Entre dunas, surf, memoria y conservación marina, Inkaterra Cabo Blanco marca el regreso internacional de una de las costas más míticas del Perú y devuelve a Cabo Blanco al mapa de los grandes viajes del Pacífico sur.
Hay lugares que parecen guardar el tiempo entre el viento y las olas. Cabo Blanco es uno de ellos. Durante décadas, este rincón del norte peruano fue territorio de pescadores, surfistas y viajeros que llegaban atraídos por la fuerza salvaje del Pacífico. Hoy, esa costa legendaria vuelve a ocupar titulares internacionales gracias a Inkaterra Cabo Blanco, recientemente incluido en la prestigiosa Hot List 2026 de Condé Nast Traveler.

Pero más allá del reconocimiento, lo que ocurre aquí tiene algo de reencuentro. Cabo Blanco no busca convertirse en un destino artificialmente perfecto. Su esencia sigue intacta: playas inmensas, dunas doradas, tardes de viento tibio y un océano que parece extenderse hasta el infinito.
La arquitectura del hotel entiende bien esa lógica. Construido con arena compactada, bambú y madera recuperada, el proyecto parece surgir naturalmente del paisaje costero. Nada interrumpe la vista. Nada intenta imponerse sobre el entorno. El verdadero lujo aquí no está en el exceso, sino en el silencio, en la inmensidad y en esa sensación cada vez más rara de llegar a un lugar todavía auténtico.

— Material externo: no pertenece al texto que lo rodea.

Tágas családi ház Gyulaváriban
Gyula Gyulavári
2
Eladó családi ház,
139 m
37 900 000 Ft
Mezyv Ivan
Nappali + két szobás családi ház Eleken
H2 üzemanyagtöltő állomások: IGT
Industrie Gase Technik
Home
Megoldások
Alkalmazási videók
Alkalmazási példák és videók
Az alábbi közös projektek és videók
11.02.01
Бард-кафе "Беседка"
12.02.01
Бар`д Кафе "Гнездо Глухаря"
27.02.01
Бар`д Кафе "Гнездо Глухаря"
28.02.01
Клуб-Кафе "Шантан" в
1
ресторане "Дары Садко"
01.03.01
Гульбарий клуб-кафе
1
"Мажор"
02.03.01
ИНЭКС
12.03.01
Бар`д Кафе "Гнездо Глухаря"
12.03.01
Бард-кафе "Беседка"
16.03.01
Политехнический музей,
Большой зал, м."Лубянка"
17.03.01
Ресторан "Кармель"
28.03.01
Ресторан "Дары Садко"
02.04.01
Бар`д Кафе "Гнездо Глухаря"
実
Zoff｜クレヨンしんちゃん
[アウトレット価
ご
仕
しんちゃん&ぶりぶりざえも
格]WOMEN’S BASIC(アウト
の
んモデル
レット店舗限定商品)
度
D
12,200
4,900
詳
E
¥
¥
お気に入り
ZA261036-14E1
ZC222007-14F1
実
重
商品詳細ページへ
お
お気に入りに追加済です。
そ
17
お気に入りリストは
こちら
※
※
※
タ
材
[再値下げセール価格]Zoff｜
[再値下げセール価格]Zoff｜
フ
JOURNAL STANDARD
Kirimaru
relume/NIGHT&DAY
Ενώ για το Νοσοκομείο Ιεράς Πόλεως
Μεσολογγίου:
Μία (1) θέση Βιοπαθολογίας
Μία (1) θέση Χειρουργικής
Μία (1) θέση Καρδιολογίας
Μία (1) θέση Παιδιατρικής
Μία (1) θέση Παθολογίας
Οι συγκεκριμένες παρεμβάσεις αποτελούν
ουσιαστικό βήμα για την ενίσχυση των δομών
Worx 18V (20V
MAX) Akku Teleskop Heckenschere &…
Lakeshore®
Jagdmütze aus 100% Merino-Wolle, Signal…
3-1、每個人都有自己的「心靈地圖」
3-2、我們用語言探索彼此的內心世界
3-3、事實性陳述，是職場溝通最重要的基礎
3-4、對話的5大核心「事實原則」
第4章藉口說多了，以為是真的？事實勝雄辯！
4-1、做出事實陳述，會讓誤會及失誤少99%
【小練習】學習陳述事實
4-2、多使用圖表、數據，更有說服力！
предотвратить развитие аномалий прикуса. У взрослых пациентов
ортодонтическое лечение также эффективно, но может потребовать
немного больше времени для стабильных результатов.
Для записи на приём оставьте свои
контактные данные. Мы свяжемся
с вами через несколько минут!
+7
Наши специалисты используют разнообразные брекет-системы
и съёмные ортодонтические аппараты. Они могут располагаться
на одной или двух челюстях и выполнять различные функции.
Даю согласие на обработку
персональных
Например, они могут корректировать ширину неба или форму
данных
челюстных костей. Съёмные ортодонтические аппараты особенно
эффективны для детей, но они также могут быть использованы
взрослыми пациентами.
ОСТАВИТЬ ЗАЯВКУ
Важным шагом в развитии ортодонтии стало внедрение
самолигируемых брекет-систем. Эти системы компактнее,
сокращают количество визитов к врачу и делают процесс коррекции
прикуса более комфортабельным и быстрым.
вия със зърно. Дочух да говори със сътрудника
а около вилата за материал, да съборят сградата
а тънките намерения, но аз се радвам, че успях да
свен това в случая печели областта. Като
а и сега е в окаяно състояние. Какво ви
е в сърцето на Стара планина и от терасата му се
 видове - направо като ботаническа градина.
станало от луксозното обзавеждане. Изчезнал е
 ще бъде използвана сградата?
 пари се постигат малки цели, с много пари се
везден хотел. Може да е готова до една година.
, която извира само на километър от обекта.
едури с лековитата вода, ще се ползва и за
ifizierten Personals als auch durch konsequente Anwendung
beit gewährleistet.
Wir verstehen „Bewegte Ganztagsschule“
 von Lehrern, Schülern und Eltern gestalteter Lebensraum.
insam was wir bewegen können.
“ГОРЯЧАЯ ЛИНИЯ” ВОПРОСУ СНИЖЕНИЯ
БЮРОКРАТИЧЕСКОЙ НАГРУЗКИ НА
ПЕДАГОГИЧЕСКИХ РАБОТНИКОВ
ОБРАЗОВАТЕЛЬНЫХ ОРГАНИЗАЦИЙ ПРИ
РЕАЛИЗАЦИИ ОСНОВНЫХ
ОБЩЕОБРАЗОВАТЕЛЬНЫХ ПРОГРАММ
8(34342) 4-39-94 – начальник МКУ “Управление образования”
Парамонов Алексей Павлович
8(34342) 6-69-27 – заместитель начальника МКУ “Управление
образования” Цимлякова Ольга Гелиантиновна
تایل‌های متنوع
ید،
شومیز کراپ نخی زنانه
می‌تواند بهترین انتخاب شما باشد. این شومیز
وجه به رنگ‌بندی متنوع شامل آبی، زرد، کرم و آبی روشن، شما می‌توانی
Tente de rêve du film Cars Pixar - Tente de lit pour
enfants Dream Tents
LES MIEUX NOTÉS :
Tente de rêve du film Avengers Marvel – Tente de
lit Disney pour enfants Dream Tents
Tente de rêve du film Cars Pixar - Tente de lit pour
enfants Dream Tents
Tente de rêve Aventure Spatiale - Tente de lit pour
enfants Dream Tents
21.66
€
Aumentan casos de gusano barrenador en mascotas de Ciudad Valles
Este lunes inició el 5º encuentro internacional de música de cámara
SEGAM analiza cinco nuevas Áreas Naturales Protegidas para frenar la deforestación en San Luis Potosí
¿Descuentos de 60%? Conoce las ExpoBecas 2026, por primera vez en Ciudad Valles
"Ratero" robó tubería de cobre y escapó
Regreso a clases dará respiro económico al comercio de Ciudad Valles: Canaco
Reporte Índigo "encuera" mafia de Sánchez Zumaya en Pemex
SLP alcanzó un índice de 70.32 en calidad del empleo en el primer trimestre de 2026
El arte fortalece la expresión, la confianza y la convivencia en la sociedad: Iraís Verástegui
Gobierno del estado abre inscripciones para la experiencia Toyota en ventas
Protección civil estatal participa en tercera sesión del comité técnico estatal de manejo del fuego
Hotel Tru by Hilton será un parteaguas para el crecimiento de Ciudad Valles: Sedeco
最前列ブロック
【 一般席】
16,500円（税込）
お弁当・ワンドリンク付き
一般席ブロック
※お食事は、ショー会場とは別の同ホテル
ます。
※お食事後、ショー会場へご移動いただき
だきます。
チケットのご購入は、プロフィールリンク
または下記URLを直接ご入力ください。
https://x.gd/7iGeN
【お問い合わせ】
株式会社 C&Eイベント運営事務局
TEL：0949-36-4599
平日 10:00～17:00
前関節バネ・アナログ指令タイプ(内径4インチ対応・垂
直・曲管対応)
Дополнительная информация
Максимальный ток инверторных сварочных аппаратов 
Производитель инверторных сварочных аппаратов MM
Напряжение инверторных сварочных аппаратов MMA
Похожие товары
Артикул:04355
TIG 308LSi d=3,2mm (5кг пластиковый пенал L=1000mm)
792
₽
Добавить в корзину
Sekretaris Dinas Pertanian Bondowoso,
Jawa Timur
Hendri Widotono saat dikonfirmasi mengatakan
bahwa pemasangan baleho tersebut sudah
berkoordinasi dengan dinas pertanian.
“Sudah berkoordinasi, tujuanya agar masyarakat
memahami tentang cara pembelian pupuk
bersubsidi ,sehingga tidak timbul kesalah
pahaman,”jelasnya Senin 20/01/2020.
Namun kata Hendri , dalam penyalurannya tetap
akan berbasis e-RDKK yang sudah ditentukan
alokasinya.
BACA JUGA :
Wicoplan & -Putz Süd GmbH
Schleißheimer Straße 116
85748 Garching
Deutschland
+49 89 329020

No es casualidad que Ernest Hemingway encontrara inspiración en estas aguas décadas atrás. Cabo Blanco siempre tuvo algo de frontera indómita: un escenario donde convergen el desierto y el mar, las corrientes tropicales y la tradición pesquera del norte peruano.
Hoy, la propuesta de INKATERRA apuesta por una mirada distinta del turismo. Más conectada con la conservación, las comunidades locales y el respeto por el ecosistema marino. El proyecto impulsa empleo en la zona, iniciativas ambientales y experiencias que acercan al visitante a la identidad viva del territorio: pesca artesanal, surf, navegación al atardecer y travesías en el histórico Miss Texas, donde alguna vez navegó Hemingway.

Para José Koechlin, este reconocimiento internacional confirma una visión construida durante décadas: demostrar que el turismo puede convertirse en una herramienta de conservación y desarrollo sostenible.
La inclusión en la Hot List 2026 llega además en un momento simbólico para la marca, que celebra medio siglo de trayectoria consolidando experiencias de hospitalidad ligadas a la naturaleza y la cultura peruana.

Mientras muchos destinos del mundo luchan por recuperar autenticidad, Cabo Blanco parece haber entendido algo esencial: no necesita reinventarse para fascinar. Solo necesita volver a ser descubierto.

Detrás de esta visión se encuentra José Koechlin, pionero del turismo sostenible en el Perú y una de las figuras más influyentes en la conservación vinculada al viaje y la naturaleza. Desde hace más de cinco décadas, su propuesta ha buscado demostrar que el turismo puede generar desarrollo sin perder conexión con el entorno, integrando biodiversidad, cultura local y experiencias auténticas en algunos de los paisajes más emblemáticos del país.